Task statement: Please give again, word for word, each line that falls between the line with "www.portaly.sk" and the end of the data, inclusive.

Source material:
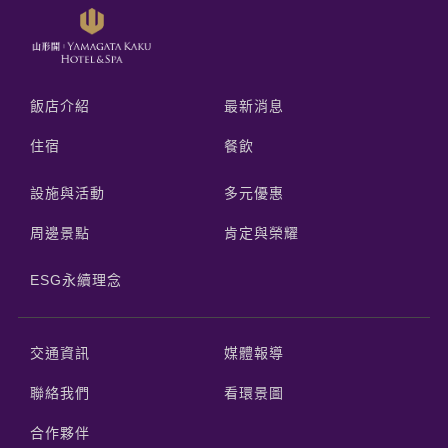
飯店介紹
最新消息
住宿
餐飲
設施與活動
多元優惠
周邊景點
肯定與榮耀
ESG永續理念
交通資訊
媒體報導
聯絡我們
看環景圖
合作夥伴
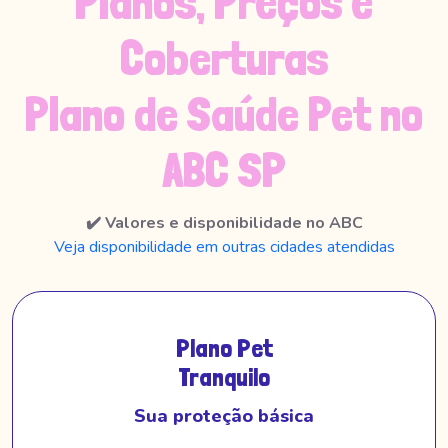
Planos, Preços e
Coberturas
Plano de Saúde Pet no
ABC SP
✔️ Valores e disponibilidade no ABC
Veja disponibilidade em outras cidades atendidas
Plano Pet
Tranquilo
Sua proteção básica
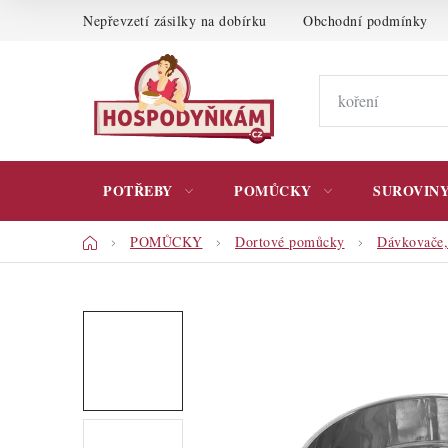
Přejít
Nepřevzetí zásilky na dobírku
Obchodní podmínky
na
obsah
POTŘEBY
POMŮCKY
SUROVIN
Domů
POMŮCKY
Dortové pomůcky
Dávkovače,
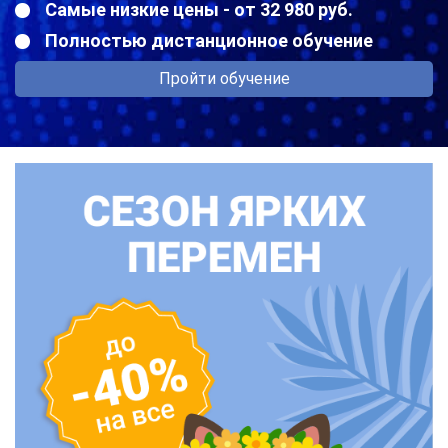
Самые низкие цены - от 32 980 руб.
Полностью дистанционное обучение
Пройти обучение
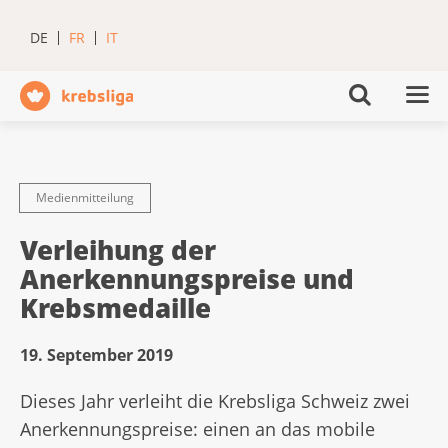
DE
FR
IT
Medienmitteilung
Verleihung der
Anerkennungspreise und
Krebsmedaille
19. September 2019
Dieses Jahr verleiht die Krebsliga Schweiz zwei
Anerkennungspreise: einen an das mobile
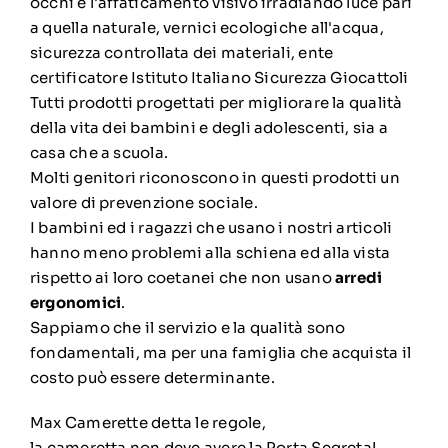
occhi e l'affaticamento visivo irradiando luce pari
a quella naturale, vernici ecologiche all'acqua,
sicurezza controllata dei materiali, ente
certificatore Istituto Italiano Sicurezza Giocattoli
Tutti prodotti progettati per migliorare la qualità
della vita dei bambini e degli adolescenti, sia a
casa che a scuola.
Molti genitori riconoscono in questi prodotti un
valore di prevenzione sociale.
I bambini ed i ragazzi che usano i nostri articoli
hanno meno problemi alla schiena ed alla vista
rispetto ai loro coetanei che non usano
arredi
ergonomici
.
Sappiamo che il servizio e la qualità sono
fondamentali, ma per una famiglia che acquista il
costo può essere determinante.
Max Camerette detta le regole,
la cameretta non deve avere la Porta Segreta!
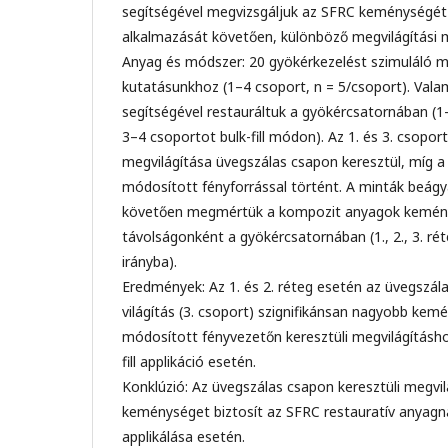
segítségével megvizsgáljuk az SFRC keménységét 
alkalmazását követően, különböző megvilágítási 
Anyag és módszer: 20 gyökérkezelést szimuláló 
kutatásunkhoz (1–4 csoport, n = 5/csoport). Val
segítségével restauráltuk a gyökércsatornában (1
3–4 csoportot bulk-fill módon). Az 1. és 3. csopo
megvilágítása üvegszálas csapon keresztül, míg a
módosított fényforrással történt. A minták beágy
követően megmértük a kompozit anyagok kemén
távolságonként a gyökércsatornában (1., 2., 3. rét
irányba).
Eredmények: Az 1. és 2. réteg esetén az üvegszála
világítás (3. csoport) szignifikánsan nagyobb ke
módosított fényvezetőn keresztüli megvilágításho
fill applikáció esetén.
Konklúzió: Az üvegszálas csapon keresztüli megvi
keménységet biztosít az SFRC restauratív anyagnak
applikálása esetén.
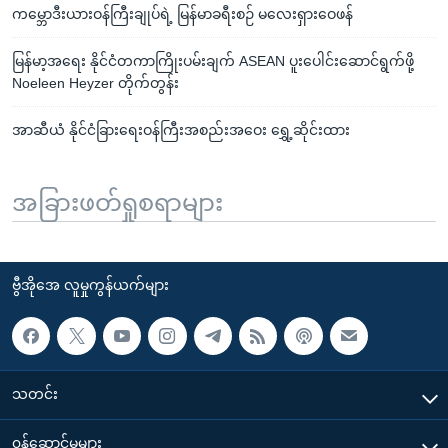
ကမ္ဘောဒီးယားဝန်ကြီးချုပ်ရဲ့ မြန်မာခရီးစဉ် မလေးရှားဝေဖန်
မြန်မာ့အရေး နိုင်ငံတကာကြိုးပမ်းချက် ASEAN ပူးပေါင်းဆောင်ရွက်ဖို့
Noeleen Heyzer တိုက်တွန်း
အာဆီယံ နိုင်ငံခြားရေးဝန်ကြီးအစည်းအဝေး ရွှေ့ဆိုင်းထား
အခြားဖတ်ရှုစရာများ
ဗွီအိုအေ လူမှုကွန်ယက်များ
သတင်း
၀န်ဆောင်မှုများ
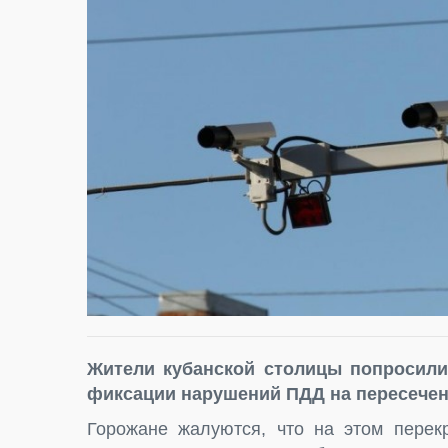
Жители кубанской столицы попросили
фиксации нарушений ПДД на пересечен
Горожане жалуются, что на этом перек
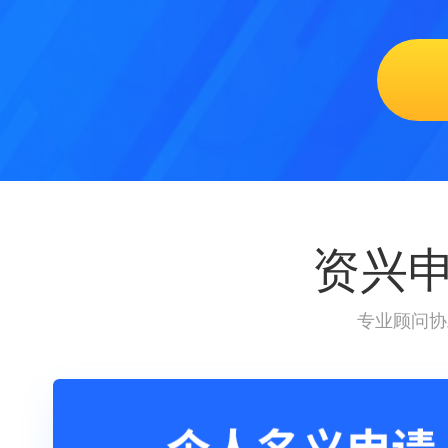
资兴
专业顾问协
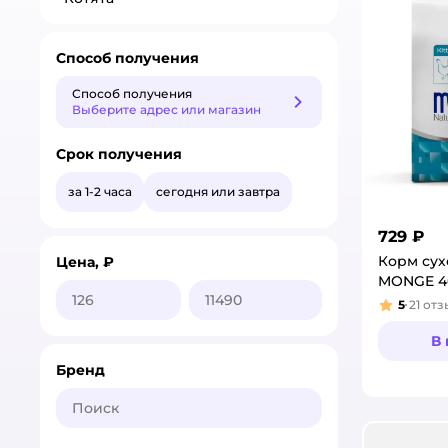
Способ получения
Способ получения
Способ получения
Выберите адрес или магазин
Срок получения
за 1-2 часа
сегодня или завтра
729 ₽
Корм сух
Цена, ₽
MONGE 4
5
21
отз
Рейтинг
В
Бренд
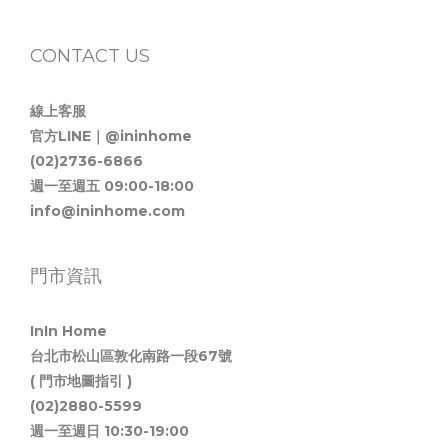
CONTACT US
線上客服
官方LINE｜@ininhome
(02)2736-6866
週一至週五 09:00-18:00
info@ininhome.com
門市資訊
InIn Home
台北市松山區敦化南路一段67號
( 門市地圖指引 )
(02)2880-5599
週一至週日 10:30-19:00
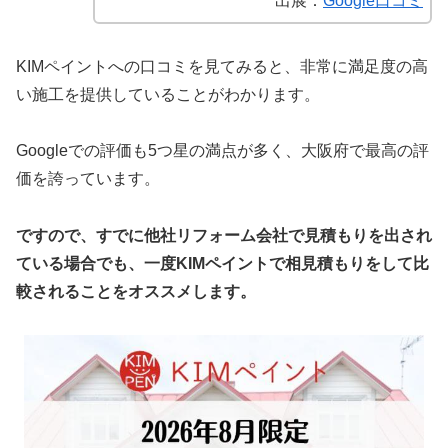
出展：
Google口コミ
KIMペイントへの口コミを見てみると、非常に満足度の高
い施工を提供していることがわかります。
Googleでの評価も5つ星の満点が多く、大阪府で最高の評
価を誇っています。
ですので、すでに他社リフォーム会社で見積もりを出され
ている場合でも、一度KIMペイントで相見積もりをして比
較されることをオススメします。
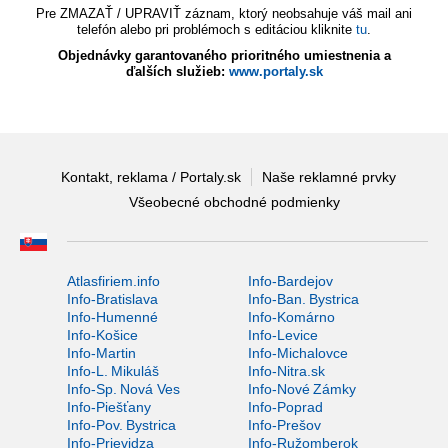
Pre ZMAZAŤ / UPRAVIŤ záznam, ktorý neobsahuje váš mail ani
telefón alebo pri problémoch s editáciou kliknite
tu
.
Objednávky garantovaného prioritného umiestnenia a
ďalších služieb:
www.portaly.sk
Kontakt, reklama / Portaly.sk
Naše reklamné prvky
Všeobecné obchodné podmienky
Atlasfiriem.info
Info-Bardejov
Info-Bratislava
Info-Ban. Bystrica
Info-Humenné
Info-Komárno
Info-Košice
Info-Levice
Info-Martin
Info-Michalovce
Info-L. Mikuláš
Info-Nitra.sk
Info-Sp. Nová Ves
Info-Nové Zámky
Info-Piešťany
Info-Poprad
Info-Pov. Bystrica
Info-Prešov
Info-Prievidza
Info-Ružomberok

Your response:
www.portaly.sk
Kontakt, reklama / Portaly.sk
Naše reklamné prvky
Všeobecné obchodné podmienky
Atlasfiriem.info
Info-Bardejov
Info-Bratislava
Info-Ban. Bystrica
Info-Humenné
Info-Komárno
Info-Košice
Info-Levice
Info-Martin
Info-Michalovce
Info-L. Mikuláš
Info-Nitra.sk
Info-Sp. Nová Ves
Info-Nové Zámky
Info-Piešťany
Info-Poprad
Info-Pov. Bystrica
Info-Prešov
Info-Prievidza
Info-Ružomberok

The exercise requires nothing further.